Calculates the sensible heat flux using the Priestley-Taylor method. Positive heat flux signifies flux away from the surface, negative values signify flux towards the surface.
Usage
sensible_priestley_taylor(...)
# Default S3 method
sensible_priestley_taylor(temp, rad_bal, soil_flux, surface_type, ...)
# S3 method for class 'weather_station'
sensible_priestley_taylor(weather_station, ...)Arguments
- ...
Additional arguments.
- temp
Air temperature in °C.
- rad_bal
Radiation balance in W/m².
- soil_flux
Soil flux in W/m².
- surface_type
Surface type, for which a Priestley-Taylor coefficient will be selected. Options: field, bare soil, coniferous forest, water, wetland, spruce forest
- weather_station
A weather_station object.
Details
The sensible heat flux (\(Q_h\)) using the Priestley-Taylor method is calculated as: $$Q_h = \frac{(1 - \alpha) \cdot s + \gamma}{s + \gamma} \cdot (R_n - G)$$ where: \(\alpha\) is the Priestley-Taylor coefficient specific to the surface type, \(s\) is the slope of the saturation vapor pressure curve, \(\gamma\) is the psychrometric constant, \(R_n\) is the net radiation, and \(G\) is the soil heat flux.
This formula is algebraically equivalent to \((R_n - G) - Q_e\)
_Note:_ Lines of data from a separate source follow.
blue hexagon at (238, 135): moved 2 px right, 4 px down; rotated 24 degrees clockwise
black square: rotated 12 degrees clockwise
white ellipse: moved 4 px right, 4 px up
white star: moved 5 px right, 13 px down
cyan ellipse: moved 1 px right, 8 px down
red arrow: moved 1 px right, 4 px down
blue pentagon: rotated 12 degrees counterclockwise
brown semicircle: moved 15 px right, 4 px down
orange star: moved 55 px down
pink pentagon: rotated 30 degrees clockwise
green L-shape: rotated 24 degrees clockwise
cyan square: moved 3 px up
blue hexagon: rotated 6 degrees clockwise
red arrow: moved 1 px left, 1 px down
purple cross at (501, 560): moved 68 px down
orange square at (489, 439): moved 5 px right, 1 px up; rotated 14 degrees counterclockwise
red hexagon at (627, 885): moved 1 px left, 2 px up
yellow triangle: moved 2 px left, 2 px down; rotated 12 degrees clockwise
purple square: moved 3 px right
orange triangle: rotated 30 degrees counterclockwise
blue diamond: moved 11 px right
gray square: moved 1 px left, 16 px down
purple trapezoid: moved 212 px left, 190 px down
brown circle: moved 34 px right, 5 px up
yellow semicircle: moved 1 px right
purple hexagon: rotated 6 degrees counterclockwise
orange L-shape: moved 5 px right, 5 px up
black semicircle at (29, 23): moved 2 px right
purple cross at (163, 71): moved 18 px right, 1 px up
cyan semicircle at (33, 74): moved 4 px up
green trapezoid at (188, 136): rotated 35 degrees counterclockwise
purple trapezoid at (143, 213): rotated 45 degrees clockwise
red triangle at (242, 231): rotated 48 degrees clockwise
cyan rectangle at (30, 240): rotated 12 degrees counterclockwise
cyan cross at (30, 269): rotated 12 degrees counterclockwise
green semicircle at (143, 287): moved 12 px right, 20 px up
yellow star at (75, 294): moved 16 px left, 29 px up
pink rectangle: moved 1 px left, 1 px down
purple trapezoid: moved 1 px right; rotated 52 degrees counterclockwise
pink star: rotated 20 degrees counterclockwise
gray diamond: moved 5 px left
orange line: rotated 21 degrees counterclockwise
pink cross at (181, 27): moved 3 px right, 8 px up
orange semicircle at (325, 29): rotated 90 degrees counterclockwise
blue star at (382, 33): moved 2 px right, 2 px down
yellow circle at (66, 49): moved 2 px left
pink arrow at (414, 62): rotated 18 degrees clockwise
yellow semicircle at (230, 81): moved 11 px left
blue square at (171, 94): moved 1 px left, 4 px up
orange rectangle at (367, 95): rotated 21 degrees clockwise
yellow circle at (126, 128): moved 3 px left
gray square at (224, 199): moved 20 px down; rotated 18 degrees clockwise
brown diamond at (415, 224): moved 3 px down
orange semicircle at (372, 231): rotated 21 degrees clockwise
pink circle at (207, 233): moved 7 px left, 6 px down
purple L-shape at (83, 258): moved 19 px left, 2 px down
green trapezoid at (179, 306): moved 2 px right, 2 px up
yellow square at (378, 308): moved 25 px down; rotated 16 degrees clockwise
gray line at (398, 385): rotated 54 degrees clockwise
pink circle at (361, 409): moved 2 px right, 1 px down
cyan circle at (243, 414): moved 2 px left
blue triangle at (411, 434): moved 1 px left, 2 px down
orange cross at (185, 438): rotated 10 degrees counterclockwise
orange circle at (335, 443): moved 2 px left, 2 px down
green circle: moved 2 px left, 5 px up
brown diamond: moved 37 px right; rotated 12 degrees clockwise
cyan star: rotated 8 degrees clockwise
when sensible_priestley_taylor() and
latent_priestley_taylor() use the same temperature, surface type,
radiation balance, and soil heat flux. The helpers sc() and
gam() are Foken/Stull table-scale coefficients used together in the
ratio terms. Surface-specific alpha values are package parameters; the
method background follows Priestley-Taylor as presented in Foken (2016).